La guerra sanguinosa terminò con la cacciata di Lucifero nel punto più lontano dalla magnificenza celeste. In quel luogo precluso alla dolcezza del volto di Dio, Lucifero e i suoi seguaci decaduti costruirono il loro dominio.

“Meglio regnare all’inferno che servire in paradiso” è la celeberrima citazione del poema Paradiso Perduto[3] in cui il poeta e scrittore inglese John Milton[4] ci presenta un Satana terribile e feroce, eppure estremamente romantico, sofferente.

Il dolore è la chiave del sentimento di ritorno al Paradiso: per quanto il più furioso dei demoni sia spietato nei confronti degli esseri umani che odia e sia in collera nei confronti di Dio e degli angeli che lo hanno cacciato, Lucifero sente sempre in sé la penosa necessità di ricongiungersi al luogo cui la sua natura angelica appartiene.

È il sentimento del nostos (νόστος), la struggente urgenza del ritorno a casa che, per esempio, guida Odisseo nel suo viaggio di ritorno da Troia fino a Itaca. Un sentimento che fa affiorare le lacrime agli occhi e stringe il petto nel pensare a luoghi amati e lontani, a periodi trascorsi e non recuperabili, a persone perdute.

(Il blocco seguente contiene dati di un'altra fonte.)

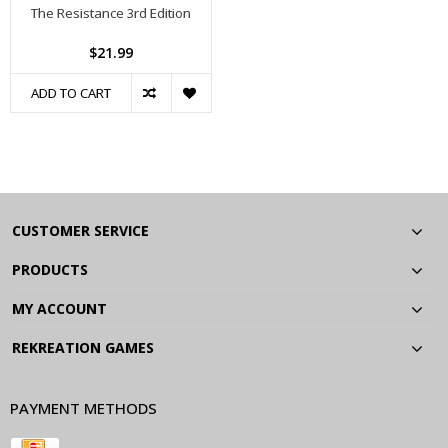
The Resistance 3rd Edition
$21.99
ADD TO CART
CUSTOMER SERVICE
PRODUCTS
MY ACCOUNT
REKREATION GAMES
PAYMENT METHODS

A tutto quello che, fisicamente o idealmente, rappresenta la casa, il nido, il porto sicuro che ci appartiene e che per qualche motivo ci è irrimediabilmente precluso.

All’Inferno, il diavolo soffre di nostalgia.

Per Miyazaki il nostos è rappresentato dal ritorno alla terra, da cui il genere umano è ormai troppo separato. Già con Nausicaä della Valle del Vento di aveva introdotti a quello che sarà, per tutta la sua produzione, uno dei suoi temi artistici portanti.

Come ogni Paradiso, anche Laputa deve rimanere lontano quanto basta per non riuscire a metterci le mani sopra, ma abbastanza vicino da poterlo desiderare.

Allontaniamoci, allora, e lasciamo che Sheeta e Pazu portino a termine la loro avventura e facciano quello che è necessario per impedire a Muska e all’esercito di impadronirsi del potere e del valore di quell’antica civiltà.

In quanto a noi, viriamo da questa parte, atterreremo laggiù.

Dopo tutto questo cielo, abbiamo pur bisogno di un po’ di terra.

Possiamo riposarci lì, vicino a Il mio vicino Totoro.


[1] Travels into Several Remote Nations of the World, in Four Parts. By Lemuel Gulliver, First a Surgeon, and then a Captain of Several Ships, noto più comunemente come Gulliver’s Travels, 1726, ed. riveduta nel 1735.

[2] Dublino, 1667 – 1745

[3] Paradise Lost 1667, poema in versi sciolti.